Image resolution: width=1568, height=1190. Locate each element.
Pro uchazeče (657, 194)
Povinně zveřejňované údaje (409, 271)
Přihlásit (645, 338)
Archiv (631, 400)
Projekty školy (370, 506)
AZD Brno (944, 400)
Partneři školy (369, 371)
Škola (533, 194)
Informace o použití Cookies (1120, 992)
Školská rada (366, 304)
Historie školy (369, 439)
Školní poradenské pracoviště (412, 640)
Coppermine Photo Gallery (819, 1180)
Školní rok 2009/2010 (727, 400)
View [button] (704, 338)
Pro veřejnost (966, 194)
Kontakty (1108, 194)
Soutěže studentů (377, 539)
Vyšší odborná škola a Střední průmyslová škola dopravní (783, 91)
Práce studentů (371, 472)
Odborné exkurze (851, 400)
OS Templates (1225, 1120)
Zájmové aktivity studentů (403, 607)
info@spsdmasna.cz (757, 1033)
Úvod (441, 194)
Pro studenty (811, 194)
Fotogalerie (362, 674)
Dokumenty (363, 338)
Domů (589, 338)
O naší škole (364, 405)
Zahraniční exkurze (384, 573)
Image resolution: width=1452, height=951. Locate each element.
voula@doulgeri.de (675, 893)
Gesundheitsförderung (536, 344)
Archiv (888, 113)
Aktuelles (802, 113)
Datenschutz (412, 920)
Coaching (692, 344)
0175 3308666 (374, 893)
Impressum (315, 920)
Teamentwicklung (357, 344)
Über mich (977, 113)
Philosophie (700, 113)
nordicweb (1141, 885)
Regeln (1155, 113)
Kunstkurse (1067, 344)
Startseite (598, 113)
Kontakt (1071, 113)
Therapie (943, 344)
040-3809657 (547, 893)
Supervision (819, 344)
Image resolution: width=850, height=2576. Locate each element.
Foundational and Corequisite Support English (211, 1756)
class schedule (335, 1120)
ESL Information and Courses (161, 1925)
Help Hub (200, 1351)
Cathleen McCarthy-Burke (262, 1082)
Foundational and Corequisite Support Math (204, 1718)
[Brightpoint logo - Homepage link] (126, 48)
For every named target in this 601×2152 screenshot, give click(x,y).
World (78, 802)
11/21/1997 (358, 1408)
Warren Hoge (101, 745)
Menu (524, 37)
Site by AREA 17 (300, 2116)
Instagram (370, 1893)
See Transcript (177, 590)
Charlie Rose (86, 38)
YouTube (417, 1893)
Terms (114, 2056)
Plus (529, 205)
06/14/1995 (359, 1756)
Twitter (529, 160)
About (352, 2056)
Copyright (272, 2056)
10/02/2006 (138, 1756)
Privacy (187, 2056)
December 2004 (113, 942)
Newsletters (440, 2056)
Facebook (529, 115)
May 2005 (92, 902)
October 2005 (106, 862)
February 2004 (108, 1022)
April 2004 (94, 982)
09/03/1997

****

WORK ORDER: Please copy all lines of the listing in which the string "exkurze" occurs.

TASK RESULT:
Odborné exkurze (851, 400)
Zahraniční exkurze (384, 573)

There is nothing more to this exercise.